__TASK TO COMPLETE__
Each line of the data has to be written out again exactly as shown.

__DATASET EXTRACT__
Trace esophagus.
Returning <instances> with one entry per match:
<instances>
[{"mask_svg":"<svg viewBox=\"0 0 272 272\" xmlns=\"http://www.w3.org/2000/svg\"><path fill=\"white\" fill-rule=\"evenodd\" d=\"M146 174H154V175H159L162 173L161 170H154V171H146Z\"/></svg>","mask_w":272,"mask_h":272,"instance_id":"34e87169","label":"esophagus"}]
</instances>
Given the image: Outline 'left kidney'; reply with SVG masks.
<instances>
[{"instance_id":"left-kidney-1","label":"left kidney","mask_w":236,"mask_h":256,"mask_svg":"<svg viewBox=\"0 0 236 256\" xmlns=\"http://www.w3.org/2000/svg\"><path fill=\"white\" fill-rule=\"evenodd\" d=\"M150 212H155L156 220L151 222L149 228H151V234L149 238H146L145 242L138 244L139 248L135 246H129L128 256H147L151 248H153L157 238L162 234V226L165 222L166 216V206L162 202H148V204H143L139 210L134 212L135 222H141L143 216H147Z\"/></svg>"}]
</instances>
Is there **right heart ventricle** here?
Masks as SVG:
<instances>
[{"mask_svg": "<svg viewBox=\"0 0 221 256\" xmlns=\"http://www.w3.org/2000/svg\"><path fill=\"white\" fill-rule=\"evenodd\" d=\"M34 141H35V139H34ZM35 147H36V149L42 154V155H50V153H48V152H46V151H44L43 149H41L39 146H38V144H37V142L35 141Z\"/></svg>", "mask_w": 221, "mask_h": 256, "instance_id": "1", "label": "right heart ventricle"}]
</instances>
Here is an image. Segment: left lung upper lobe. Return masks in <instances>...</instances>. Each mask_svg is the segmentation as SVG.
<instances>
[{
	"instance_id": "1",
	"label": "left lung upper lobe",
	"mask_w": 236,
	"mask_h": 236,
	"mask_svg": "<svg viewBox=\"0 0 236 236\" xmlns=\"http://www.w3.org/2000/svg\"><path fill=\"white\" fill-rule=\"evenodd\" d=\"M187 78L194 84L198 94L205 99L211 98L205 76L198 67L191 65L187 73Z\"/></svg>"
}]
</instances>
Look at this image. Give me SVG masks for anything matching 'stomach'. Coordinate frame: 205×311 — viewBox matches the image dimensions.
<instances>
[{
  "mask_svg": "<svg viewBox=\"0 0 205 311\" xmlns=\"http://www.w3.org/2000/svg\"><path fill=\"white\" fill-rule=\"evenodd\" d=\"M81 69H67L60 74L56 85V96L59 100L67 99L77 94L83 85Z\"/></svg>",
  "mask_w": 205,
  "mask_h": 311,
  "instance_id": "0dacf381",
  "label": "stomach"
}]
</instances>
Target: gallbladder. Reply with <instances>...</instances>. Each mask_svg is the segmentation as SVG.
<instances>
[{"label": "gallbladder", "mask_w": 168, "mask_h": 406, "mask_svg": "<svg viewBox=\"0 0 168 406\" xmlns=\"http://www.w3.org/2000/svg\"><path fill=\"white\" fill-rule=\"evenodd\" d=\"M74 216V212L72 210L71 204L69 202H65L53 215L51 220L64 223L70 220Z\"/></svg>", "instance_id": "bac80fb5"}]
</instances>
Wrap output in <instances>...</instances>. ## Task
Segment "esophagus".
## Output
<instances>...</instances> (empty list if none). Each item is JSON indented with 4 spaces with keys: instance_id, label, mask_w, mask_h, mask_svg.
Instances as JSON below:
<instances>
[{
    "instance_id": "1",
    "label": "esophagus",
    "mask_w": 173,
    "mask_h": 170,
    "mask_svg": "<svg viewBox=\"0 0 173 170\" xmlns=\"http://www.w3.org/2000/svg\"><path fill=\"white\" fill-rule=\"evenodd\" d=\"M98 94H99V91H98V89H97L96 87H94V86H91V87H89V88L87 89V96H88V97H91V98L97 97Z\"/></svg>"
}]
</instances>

__YOUR SOLUTION__
Trace esophagus.
Returning <instances> with one entry per match:
<instances>
[{"mask_svg":"<svg viewBox=\"0 0 272 272\" xmlns=\"http://www.w3.org/2000/svg\"><path fill=\"white\" fill-rule=\"evenodd\" d=\"M146 174H154V175H159L162 173L161 170H154V171H146Z\"/></svg>","mask_w":272,"mask_h":272,"instance_id":"34e87169","label":"esophagus"}]
</instances>
Given the image: Outline 'left kidney'; reply with SVG masks.
<instances>
[{"instance_id":"left-kidney-1","label":"left kidney","mask_w":236,"mask_h":256,"mask_svg":"<svg viewBox=\"0 0 236 256\" xmlns=\"http://www.w3.org/2000/svg\"><path fill=\"white\" fill-rule=\"evenodd\" d=\"M150 212H155L156 220L151 222L149 228H151V234L149 238H146L145 242L138 244L139 248L135 246H129L128 256H147L151 248H153L157 238L162 234V226L165 222L166 216V206L162 202H148V204H143L139 210L134 212L135 222H141L143 216H147Z\"/></svg>"}]
</instances>
Is there **right heart ventricle** here?
Masks as SVG:
<instances>
[{"mask_svg": "<svg viewBox=\"0 0 221 256\" xmlns=\"http://www.w3.org/2000/svg\"><path fill=\"white\" fill-rule=\"evenodd\" d=\"M34 141H35V139H34ZM35 147H36V149L42 154V155H50V153H48V152H46V151H44L43 149H41L39 146H38V144H37V142L35 141Z\"/></svg>", "mask_w": 221, "mask_h": 256, "instance_id": "1", "label": "right heart ventricle"}]
</instances>
Here is an image. Segment: left lung upper lobe. Return masks in <instances>...</instances>. Each mask_svg is the segmentation as SVG.
<instances>
[{
	"instance_id": "1",
	"label": "left lung upper lobe",
	"mask_w": 236,
	"mask_h": 236,
	"mask_svg": "<svg viewBox=\"0 0 236 236\" xmlns=\"http://www.w3.org/2000/svg\"><path fill=\"white\" fill-rule=\"evenodd\" d=\"M187 78L194 84L198 94L205 99L211 98L205 76L198 67L191 65L187 73Z\"/></svg>"
}]
</instances>
Look at this image. Give me SVG masks for anything matching 'stomach'. Coordinate frame: 205×311 — viewBox matches the image dimensions.
<instances>
[{
  "mask_svg": "<svg viewBox=\"0 0 205 311\" xmlns=\"http://www.w3.org/2000/svg\"><path fill=\"white\" fill-rule=\"evenodd\" d=\"M81 69H67L60 74L56 85V96L59 100L67 99L77 94L83 85Z\"/></svg>",
  "mask_w": 205,
  "mask_h": 311,
  "instance_id": "0dacf381",
  "label": "stomach"
}]
</instances>
Target: gallbladder. Reply with <instances>...</instances>. Each mask_svg is the segmentation as SVG.
<instances>
[{"label": "gallbladder", "mask_w": 168, "mask_h": 406, "mask_svg": "<svg viewBox=\"0 0 168 406\" xmlns=\"http://www.w3.org/2000/svg\"><path fill=\"white\" fill-rule=\"evenodd\" d=\"M74 216V212L72 210L71 204L69 202H65L53 215L51 220L64 223L70 220Z\"/></svg>", "instance_id": "bac80fb5"}]
</instances>
Wrap output in <instances>...</instances>. ## Task
Segment "esophagus".
## Output
<instances>...</instances> (empty list if none). Each item is JSON indented with 4 spaces with keys: instance_id, label, mask_w, mask_h, mask_svg.
Instances as JSON below:
<instances>
[{
    "instance_id": "1",
    "label": "esophagus",
    "mask_w": 173,
    "mask_h": 170,
    "mask_svg": "<svg viewBox=\"0 0 173 170\" xmlns=\"http://www.w3.org/2000/svg\"><path fill=\"white\" fill-rule=\"evenodd\" d=\"M98 94H99V91H98V89H97L96 87H94V86H91V87H89V88L87 89V96H88V97H91V98L97 97Z\"/></svg>"
}]
</instances>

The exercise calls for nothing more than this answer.